私は少しだけ扉を開いて、顔を覗かせる。そこは他の部屋と同じ作りをしていたけれど、棚も、椅子もなくて、広々としていた。そんな寂しい空間の真ん中に、一つだけテーブルが置いてあり、丁度その下に探していた封筒を見つける。
部屋に足を踏み入れると、すぐに封筒を拾い上げる。意外にも埃が溜まっていないことに気づいた。
顔を上げて、テーブルの上を見た。
二つの瓶、そして優しい蒼の石のペンダント。
瓶の一つは蓋が開いている。
もう一つは、何も入っていないにもかかわらず、蓋がされている。
透明な瓶に触れようと思って、止めた。
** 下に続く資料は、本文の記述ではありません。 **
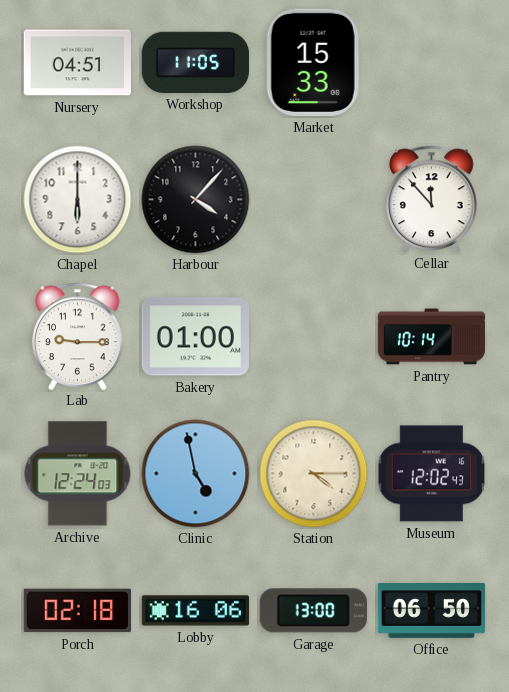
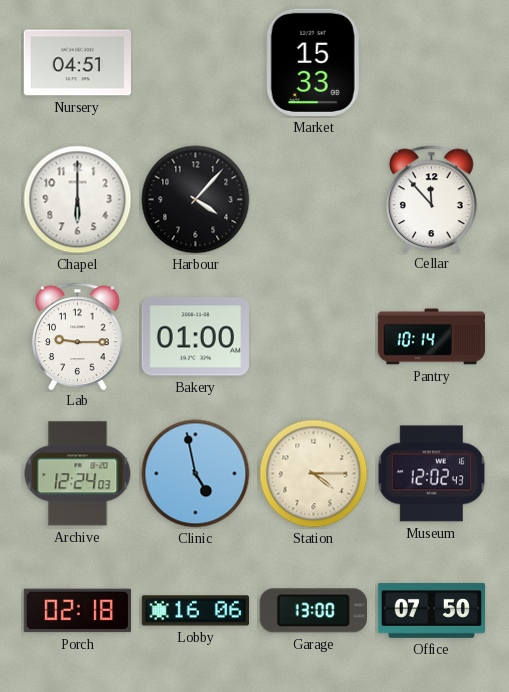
Workshop: 11:05 -> none
Office: 06:50 -> 07:50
伸ばしかけた手を下ろす。
何故だか、触ってはならない気がした。
*
「シキさん、封筒ってこれですか?」
手渡すと、シキさんは少しだけそれを見つめて、そうして微笑んだ。
「よく見つけたね。どこにあったの?」
早速本の間に挟み込みながら、そう尋ねた。
「廊下に、落ちていたんです」
言ってはいけないと思った。
あの部屋は、
あの瓶は、
あのペンダントは、
シキさんの、
そして『預り屋』の大切なものだと思ったから。
*
私がそこを知ったのは偶然だった。けれど今思えば、それは必然だったのかもしれない。
そんなこと、誰にも分からないけれど。
*
預り屋は「今」と繋がっている。
けれどどことも繋がっていない。
必要のある人しか入ることのできない空間。
あの古びた重そうな木製の扉を開けて、誰かがここに来るのだろう。
そして大きな棚の陰から恐る恐る中をうかがうんだ。
私はいらっしゃいませと、いつものように丁寧に迎えるだろう。
「預り屋へようこそ」
と。
ここは「預り屋」。
預けたいものなら何でも預ります。それが形あるものでも、無いものでも、何でも。
それが、きっと『預り屋』がある理由だから。
シキさんが望んだ形だから。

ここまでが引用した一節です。